OIG will provide additional information on their website regarding the SDP (self-disclosure) for information blocking after publication of the final rule. However, before such information is posted, OIG will accept self-disclosure of information blocking conduct. They refer actors to section IV.A.5 of the preamble that describes how we will evaluate disclosure of violations and cooperation with investigations. Specifically, it is a mitigating circumstance under the factors at 42 CFR 1003.140(a)(2) for an actor to take appropriate and timely corrective action in response to a violation. Timely corrective action includes disclosing information blocking violations to OIG and fully cooperating with OIG’s review and resolution of such disclosure.
Disclaimer and Author’s Notes
Disclaimer and Authors Note: This work is a professional practice analysis of the OIG CMP Enforcement Final Rule published officially on July 03, 2023. This FAQ is for our customers, prospects and any other interested parties. The information in this document is not and should not be used as legal advice, for that consult a knowledgeable attorney. This work is a professional practice document meant to further the current level of knowledge about these rules.

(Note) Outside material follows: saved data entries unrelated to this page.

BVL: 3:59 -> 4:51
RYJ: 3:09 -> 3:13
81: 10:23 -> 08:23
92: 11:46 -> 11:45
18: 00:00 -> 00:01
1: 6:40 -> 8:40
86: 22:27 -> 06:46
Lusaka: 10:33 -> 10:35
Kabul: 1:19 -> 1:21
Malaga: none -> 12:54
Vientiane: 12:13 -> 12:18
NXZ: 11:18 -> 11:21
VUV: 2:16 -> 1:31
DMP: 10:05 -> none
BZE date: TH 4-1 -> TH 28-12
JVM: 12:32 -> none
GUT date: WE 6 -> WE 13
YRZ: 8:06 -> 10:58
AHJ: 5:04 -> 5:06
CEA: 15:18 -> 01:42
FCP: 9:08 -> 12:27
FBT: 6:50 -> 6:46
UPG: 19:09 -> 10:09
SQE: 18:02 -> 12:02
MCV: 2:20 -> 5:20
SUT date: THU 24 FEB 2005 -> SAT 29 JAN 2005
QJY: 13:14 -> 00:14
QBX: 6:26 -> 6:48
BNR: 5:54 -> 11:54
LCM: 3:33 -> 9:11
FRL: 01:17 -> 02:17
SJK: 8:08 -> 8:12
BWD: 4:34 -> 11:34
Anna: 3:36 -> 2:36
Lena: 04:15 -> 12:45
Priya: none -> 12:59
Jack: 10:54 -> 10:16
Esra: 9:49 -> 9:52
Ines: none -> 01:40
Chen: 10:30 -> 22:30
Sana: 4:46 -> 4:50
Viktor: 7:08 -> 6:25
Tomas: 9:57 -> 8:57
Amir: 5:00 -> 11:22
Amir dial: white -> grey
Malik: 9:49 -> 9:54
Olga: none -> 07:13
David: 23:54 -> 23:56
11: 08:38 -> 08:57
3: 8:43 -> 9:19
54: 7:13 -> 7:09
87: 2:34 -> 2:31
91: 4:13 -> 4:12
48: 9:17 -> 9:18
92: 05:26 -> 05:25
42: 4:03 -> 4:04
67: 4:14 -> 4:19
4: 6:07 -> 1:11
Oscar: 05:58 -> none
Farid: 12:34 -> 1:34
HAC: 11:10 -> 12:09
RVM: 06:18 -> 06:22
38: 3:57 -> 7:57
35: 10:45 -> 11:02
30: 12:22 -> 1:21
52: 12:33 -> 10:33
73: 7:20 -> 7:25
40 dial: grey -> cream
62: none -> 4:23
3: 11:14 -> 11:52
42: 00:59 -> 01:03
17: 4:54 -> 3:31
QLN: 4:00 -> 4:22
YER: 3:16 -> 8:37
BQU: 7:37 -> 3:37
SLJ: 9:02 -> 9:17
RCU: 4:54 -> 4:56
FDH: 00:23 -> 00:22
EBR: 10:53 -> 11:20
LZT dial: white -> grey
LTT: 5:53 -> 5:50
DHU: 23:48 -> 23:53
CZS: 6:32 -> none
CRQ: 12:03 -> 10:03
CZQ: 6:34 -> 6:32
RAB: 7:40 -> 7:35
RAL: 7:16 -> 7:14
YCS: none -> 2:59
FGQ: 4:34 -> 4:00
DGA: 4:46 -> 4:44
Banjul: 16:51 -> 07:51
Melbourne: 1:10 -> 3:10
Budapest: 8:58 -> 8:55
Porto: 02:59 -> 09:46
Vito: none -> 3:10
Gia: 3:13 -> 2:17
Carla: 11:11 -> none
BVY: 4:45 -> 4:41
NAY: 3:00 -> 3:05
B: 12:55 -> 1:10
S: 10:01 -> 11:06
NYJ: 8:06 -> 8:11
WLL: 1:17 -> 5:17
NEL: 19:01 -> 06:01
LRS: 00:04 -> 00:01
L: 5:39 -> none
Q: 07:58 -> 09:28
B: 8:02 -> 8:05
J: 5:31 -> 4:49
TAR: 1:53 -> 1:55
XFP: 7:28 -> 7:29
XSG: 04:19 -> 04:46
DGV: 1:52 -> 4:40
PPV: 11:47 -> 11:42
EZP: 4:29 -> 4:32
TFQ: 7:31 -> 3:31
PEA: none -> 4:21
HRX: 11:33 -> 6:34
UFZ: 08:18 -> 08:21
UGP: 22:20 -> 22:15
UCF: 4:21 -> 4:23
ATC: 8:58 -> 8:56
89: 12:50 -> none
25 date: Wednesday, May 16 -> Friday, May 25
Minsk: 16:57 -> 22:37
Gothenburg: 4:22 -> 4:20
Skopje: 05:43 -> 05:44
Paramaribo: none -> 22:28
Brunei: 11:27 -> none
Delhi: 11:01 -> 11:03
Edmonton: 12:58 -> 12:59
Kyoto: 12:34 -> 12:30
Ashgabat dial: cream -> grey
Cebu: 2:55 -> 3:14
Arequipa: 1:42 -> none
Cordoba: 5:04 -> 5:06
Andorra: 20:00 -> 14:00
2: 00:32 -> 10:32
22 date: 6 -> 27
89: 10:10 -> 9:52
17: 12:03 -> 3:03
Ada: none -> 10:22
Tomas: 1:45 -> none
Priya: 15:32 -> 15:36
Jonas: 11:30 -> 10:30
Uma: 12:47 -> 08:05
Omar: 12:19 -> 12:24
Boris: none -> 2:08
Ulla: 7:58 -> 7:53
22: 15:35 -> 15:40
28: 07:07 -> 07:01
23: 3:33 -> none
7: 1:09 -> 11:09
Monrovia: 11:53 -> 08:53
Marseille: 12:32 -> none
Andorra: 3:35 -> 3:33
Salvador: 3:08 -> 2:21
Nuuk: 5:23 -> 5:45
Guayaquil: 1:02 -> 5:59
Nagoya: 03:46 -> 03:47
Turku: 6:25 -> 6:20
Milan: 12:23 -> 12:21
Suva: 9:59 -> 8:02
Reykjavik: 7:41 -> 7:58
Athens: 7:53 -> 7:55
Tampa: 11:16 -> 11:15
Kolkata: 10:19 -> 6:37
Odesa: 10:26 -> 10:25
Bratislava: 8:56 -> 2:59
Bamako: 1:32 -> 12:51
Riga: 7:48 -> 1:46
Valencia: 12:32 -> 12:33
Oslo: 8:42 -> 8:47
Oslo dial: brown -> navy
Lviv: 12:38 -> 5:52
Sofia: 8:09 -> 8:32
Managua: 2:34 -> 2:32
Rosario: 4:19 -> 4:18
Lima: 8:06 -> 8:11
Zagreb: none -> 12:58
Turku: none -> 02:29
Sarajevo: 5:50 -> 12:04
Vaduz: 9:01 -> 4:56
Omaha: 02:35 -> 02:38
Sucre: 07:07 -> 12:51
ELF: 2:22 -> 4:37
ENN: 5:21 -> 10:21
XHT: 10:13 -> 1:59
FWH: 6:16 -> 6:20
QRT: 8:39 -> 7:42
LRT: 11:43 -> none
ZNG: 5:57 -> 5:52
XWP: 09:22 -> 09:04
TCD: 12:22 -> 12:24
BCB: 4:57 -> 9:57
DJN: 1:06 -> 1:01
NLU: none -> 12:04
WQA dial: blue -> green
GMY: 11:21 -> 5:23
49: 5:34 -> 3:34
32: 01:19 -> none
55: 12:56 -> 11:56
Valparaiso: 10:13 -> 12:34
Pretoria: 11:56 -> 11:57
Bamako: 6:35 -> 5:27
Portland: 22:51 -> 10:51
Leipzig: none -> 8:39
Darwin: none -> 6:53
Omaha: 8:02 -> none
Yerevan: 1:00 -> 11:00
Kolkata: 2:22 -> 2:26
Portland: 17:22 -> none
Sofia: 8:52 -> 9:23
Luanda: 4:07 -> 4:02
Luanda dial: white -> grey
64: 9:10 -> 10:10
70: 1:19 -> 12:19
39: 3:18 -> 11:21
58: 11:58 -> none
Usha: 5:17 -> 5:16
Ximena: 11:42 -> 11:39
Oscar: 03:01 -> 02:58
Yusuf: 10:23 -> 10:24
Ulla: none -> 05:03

Being a new rule with almost no interpretation, other than what is included the rule itself, some of the FAQs may be in error, if so, they are unintentional. This document is intended to address the information blocking rules within it, not one of the other two areas addressed, the fraud and abuse and The Bipartisan Budget Act elements. Those may relate to information blocking but that was not addressed within this document.
I highly recommend all parties, especially providers of care, understand all the ramifications, including these rules as they implement the Cures Act, at this point especially in relation to certified Health IT Vendors (EHR) and HIE’s and HINs given the potential risk from $1,000,000 CMPs. One of the best ways to gain full understanding, from a legal perspective is to consult your knowledgeable legal counsel.